LETTING HOPE IN
Rabbi Ariel Russo
I received my diagnosis while on vacation. My husband ran into the store for a quick errand with our two older children while I sat in the car with our infant. Everything stood still as I tried to process the information. With snacks in hand and smiles exuding from the kids, my husband took one look at me and knew something was wrong. The seemingly endless tears began after we tucked the kids into bed and called our loved ones. We somehow made it to the beach the next day. It was my middle daughter’ s birthday and she wanted to go kayaking. I sat on the shore with my newborn unable to hide the tears that kept flowing, mimicking the waves ahead of me with shouts of“ Ima, look at me!” My world was collapsing. The world I knew, built, and trusted was disassembling. I felt my body had failed me. I imagined my family without me and I shuddered. Yet I looked around at other people, other worlds, that seemed intact. An older couple enjoying a picnic on the beach, another group with beer and cigarettes laughing wildly, boaters coming in and out of view, all enjoying a beautiful summer day while my world was breaking.

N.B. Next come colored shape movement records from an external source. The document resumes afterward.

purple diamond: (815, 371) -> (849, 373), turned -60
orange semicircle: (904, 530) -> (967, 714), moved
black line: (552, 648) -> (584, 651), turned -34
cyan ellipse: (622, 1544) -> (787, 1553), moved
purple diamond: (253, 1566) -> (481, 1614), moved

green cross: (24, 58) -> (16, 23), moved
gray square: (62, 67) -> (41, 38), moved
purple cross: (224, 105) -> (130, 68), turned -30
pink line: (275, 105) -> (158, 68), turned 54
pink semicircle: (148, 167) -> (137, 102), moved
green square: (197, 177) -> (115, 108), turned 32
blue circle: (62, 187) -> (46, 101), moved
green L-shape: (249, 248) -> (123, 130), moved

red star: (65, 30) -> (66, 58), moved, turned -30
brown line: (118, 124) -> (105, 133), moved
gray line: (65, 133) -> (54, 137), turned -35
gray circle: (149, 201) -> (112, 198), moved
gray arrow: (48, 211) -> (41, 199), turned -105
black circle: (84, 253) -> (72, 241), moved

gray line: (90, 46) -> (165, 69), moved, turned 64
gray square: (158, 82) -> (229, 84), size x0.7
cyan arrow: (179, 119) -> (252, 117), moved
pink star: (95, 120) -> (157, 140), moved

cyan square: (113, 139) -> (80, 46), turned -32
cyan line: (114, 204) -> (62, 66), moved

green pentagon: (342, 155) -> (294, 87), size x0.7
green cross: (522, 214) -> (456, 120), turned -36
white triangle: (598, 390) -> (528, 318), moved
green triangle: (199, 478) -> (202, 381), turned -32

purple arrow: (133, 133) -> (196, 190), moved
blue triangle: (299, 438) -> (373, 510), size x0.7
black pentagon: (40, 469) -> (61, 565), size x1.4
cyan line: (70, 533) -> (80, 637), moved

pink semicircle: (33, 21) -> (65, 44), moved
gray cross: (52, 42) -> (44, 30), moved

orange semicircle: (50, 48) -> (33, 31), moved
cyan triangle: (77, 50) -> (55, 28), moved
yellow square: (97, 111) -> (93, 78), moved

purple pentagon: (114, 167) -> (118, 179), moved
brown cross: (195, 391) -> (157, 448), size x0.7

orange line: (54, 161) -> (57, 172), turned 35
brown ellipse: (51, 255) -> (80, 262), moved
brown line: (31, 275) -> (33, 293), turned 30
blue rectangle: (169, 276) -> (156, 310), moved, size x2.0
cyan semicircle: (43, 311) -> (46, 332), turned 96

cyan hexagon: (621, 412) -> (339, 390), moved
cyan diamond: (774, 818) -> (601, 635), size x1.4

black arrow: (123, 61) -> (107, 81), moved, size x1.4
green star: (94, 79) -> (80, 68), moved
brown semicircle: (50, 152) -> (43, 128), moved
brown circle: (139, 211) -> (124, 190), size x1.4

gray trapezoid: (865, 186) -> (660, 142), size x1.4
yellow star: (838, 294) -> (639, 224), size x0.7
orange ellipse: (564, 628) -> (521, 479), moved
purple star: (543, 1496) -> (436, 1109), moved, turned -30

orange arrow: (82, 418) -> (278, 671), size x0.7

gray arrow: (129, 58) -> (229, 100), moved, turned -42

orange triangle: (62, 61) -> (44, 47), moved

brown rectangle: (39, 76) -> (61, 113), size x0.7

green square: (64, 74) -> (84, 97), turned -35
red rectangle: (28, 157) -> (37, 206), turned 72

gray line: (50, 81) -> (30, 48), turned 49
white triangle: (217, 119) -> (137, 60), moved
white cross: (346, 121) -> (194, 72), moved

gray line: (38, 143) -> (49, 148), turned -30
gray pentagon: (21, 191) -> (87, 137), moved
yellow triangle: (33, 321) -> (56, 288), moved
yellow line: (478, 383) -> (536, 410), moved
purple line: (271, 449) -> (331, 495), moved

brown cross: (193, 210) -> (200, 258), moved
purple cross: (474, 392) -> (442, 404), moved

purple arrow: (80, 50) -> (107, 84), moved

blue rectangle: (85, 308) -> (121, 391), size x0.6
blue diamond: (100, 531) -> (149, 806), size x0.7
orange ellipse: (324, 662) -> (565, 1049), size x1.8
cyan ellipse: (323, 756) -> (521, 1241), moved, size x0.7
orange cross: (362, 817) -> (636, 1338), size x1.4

I stared at the small baby in my arms, really still an extension of my own body, attached to my chest, the place of my cancer, and wondered how my world- and their worlds- would unfold.
In the chaos and disorientation of those first few days, I couldn’ t find the glimmer of hope. In the immediacy of suddenly needing formula and bottles, cabbage leaves and antihistamines to dry up my milk, all I could see was googled statistics and grief for the world that would no longer be, consumed by the fear that my world was ending.
From the ruins of the destruction, the Book of Lamentations captures the suffering. The depths of the sorrow, in the haunting melodies of the 3rd chapter reflect the despair.